Paulie: [talking about Adrian] You like her?One of the best things about having a partner-in-life is that together "we fill gaps." (I know, it's too corny for words, but just keep reading.)
Rocky: Sure, I like her.
Paulie: What's the attraction?
Rocky: I dunno... she fills gaps.
Paulie: What's 'gaps'?
Rocky: I dunno, she's got gaps, I got gaps, together we fill gaps.

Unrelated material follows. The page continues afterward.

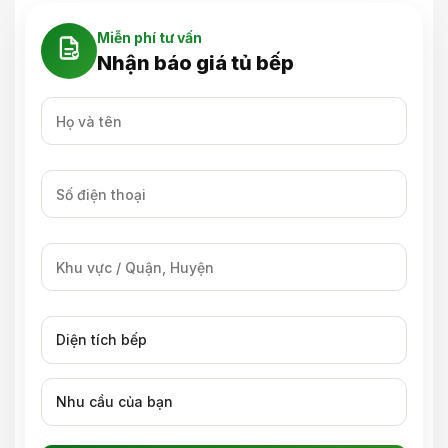
Miễn phí tư vấn
Nhận báo giá tủ bếp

I have only realized in the last few months (as I've begun to feel better) just how much work I have stopped doing. After the first year of pain, I had to quit my job. I had to stop moving the grass (which I actually like to do). I stopped cleaning much. I didn't do laundry, or vacuum, or mop. I didn't cook often, or clean up the kitchen, or dust. It took a good bit of energy just to get out of bed and onto the couch. I spent my time watching TV, reading, sleeping, and not much else. Going to the doctor's office or taking a shower or enjoying lunch with friends - I could do ONE of those in a day, and then rest from the exertion.
Somehow, though, things got done. I realize now that my husband just stepped in and worked. He didn't announce what he was doing, he didn't ask for credit for it, he didn't flaunt his ability to do it when I couldn't. In the fog of my depression and self-absorption, I hadn't really noticed. But, now that I'm coming back into life, I see what an incredible partner he has been to me throughout this ordeal. Where I have been weak, he has been strong. Where I've fallen down, he's given me a hand. When I've stopped doing, he has gotten it all done. And, through the years (we celebrate 20 in May), I've done the same for him.
My husband is a good balance for me. He somehow knows when to encourage me to do more or to push harder; and he knows when I need to stop, say no, rest. I sometimes have difficulty stopping a project just because I'm tired or hurting - I want to get the project done! He will often stop me in the middle to ask "how are you?" or "do you need a break?" - and this reminds me that the project is NOT the most important thing. I sometimes have difficulty saying "no" when people invite me over, or to join them, or to do something. At least, now that I'm feeling better, I WANT to do these things - but I still have to be very aware of how much I'm pushing myself. I don't want to relapse or even spend a day or two in pain to "pay" for an activity. My husband is my helper in these issues, when he can see clearly what I cannot.
OK, let's not go overboard (lest you or my husband get the wrong impression). After all, he's not perfect. I'm not perfect. Neither of us is particularly easy to live with; we both have a bit of "prima donna" in us. We don't always see eye to eye. We don't always want to do the same kinds of things. But at the end of the day, we're in this life together, and that's a good thing.
I hope that you have (or will soon find) someone who "fills gaps" with you.